*** PROVIDED DATA ***

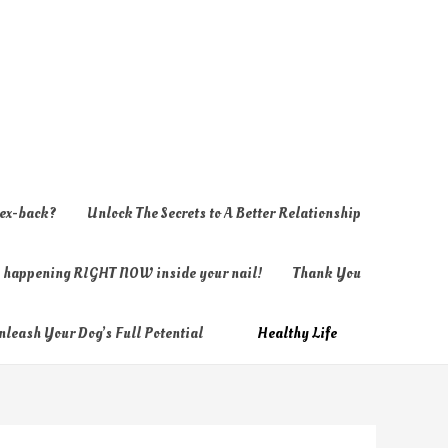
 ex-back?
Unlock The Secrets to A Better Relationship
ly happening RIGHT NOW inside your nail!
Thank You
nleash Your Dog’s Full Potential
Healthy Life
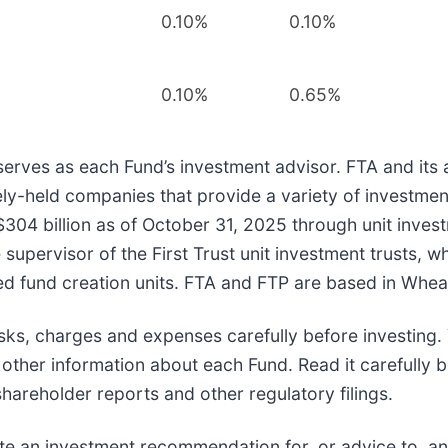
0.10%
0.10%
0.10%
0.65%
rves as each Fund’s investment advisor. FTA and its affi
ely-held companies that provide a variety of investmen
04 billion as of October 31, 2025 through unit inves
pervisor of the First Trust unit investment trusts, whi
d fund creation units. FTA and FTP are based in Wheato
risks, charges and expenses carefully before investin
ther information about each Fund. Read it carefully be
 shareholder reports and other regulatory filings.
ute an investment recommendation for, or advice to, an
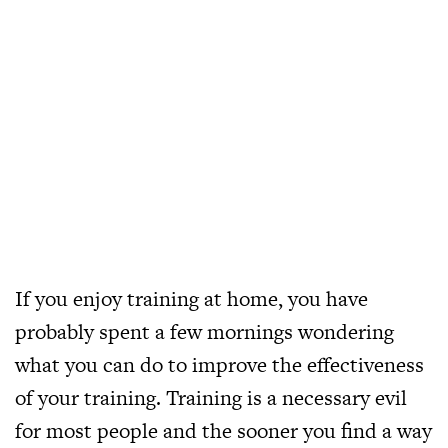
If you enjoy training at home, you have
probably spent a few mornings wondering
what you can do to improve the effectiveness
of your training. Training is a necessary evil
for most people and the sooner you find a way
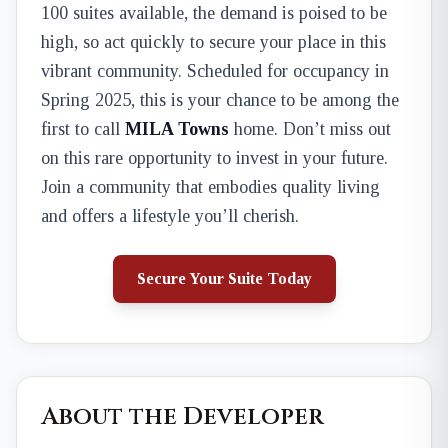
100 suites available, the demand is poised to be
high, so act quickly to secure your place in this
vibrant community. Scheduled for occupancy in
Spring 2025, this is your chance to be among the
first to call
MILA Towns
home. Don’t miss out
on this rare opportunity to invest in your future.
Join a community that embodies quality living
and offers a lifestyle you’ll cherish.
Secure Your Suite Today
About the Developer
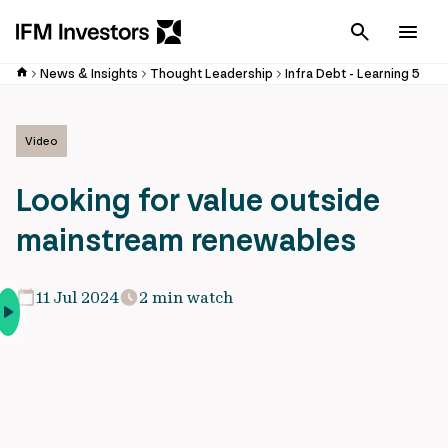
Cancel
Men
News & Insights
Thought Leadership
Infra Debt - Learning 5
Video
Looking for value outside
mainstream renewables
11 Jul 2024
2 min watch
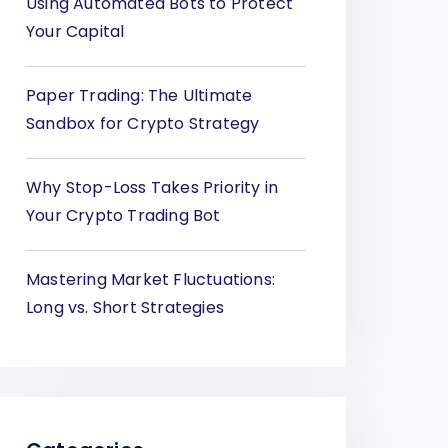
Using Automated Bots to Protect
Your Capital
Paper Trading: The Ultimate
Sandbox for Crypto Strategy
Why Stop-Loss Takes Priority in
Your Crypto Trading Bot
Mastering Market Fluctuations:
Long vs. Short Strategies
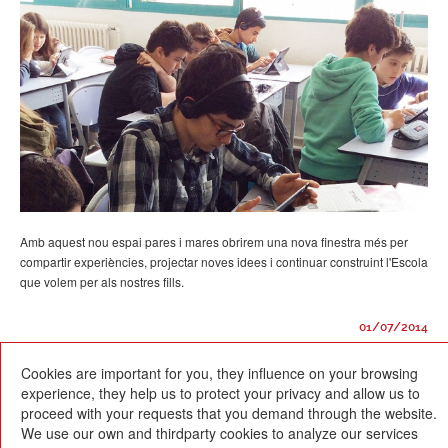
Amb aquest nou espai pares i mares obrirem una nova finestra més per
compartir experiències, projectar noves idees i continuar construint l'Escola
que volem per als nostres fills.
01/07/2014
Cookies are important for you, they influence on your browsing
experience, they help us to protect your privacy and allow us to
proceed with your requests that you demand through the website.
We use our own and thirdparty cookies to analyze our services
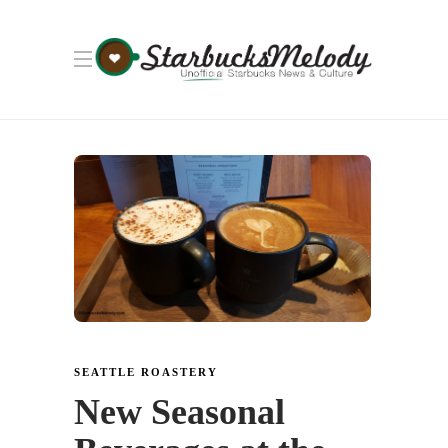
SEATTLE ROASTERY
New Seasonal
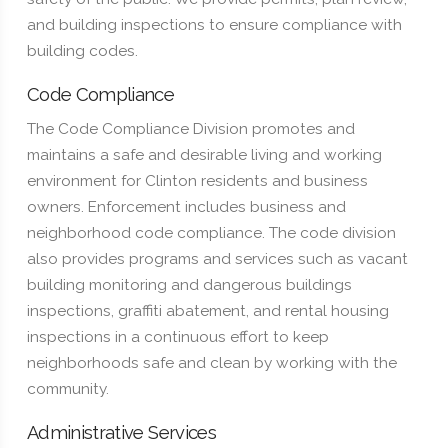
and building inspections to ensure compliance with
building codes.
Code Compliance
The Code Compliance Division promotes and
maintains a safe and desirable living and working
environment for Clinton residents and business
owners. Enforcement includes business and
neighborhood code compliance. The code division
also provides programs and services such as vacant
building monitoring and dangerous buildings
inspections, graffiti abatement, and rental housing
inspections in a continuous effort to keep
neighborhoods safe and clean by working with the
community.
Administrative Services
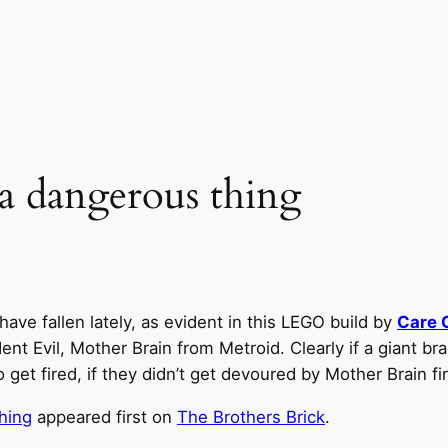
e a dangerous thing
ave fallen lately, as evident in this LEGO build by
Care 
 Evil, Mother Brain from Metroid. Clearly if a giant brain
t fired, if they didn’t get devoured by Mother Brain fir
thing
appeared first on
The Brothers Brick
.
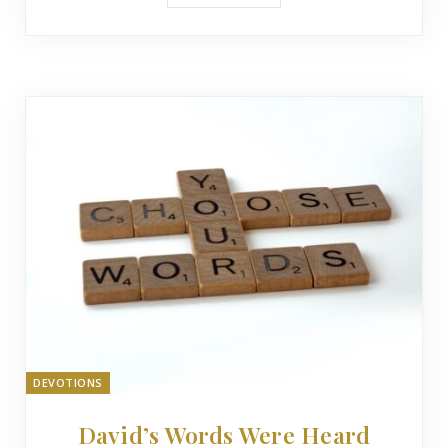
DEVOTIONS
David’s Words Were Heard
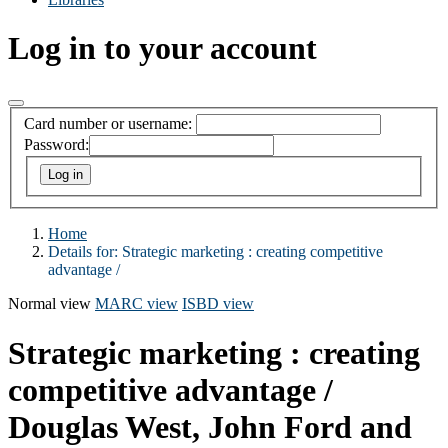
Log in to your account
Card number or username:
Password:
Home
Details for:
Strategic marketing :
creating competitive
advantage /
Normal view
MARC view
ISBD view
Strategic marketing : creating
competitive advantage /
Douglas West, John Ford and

***

__EXERCISE DESCRIPTION__: Starting at the line that holds "creating competitive", set down each line exactly through the last line of the records above, and no others.

__EXERCISE RESPONSE__:
creating competitive
advantage /
Normal view
MARC view
ISBD view
Strategic marketing : creating
competitive advantage /
Douglas West, John Ford and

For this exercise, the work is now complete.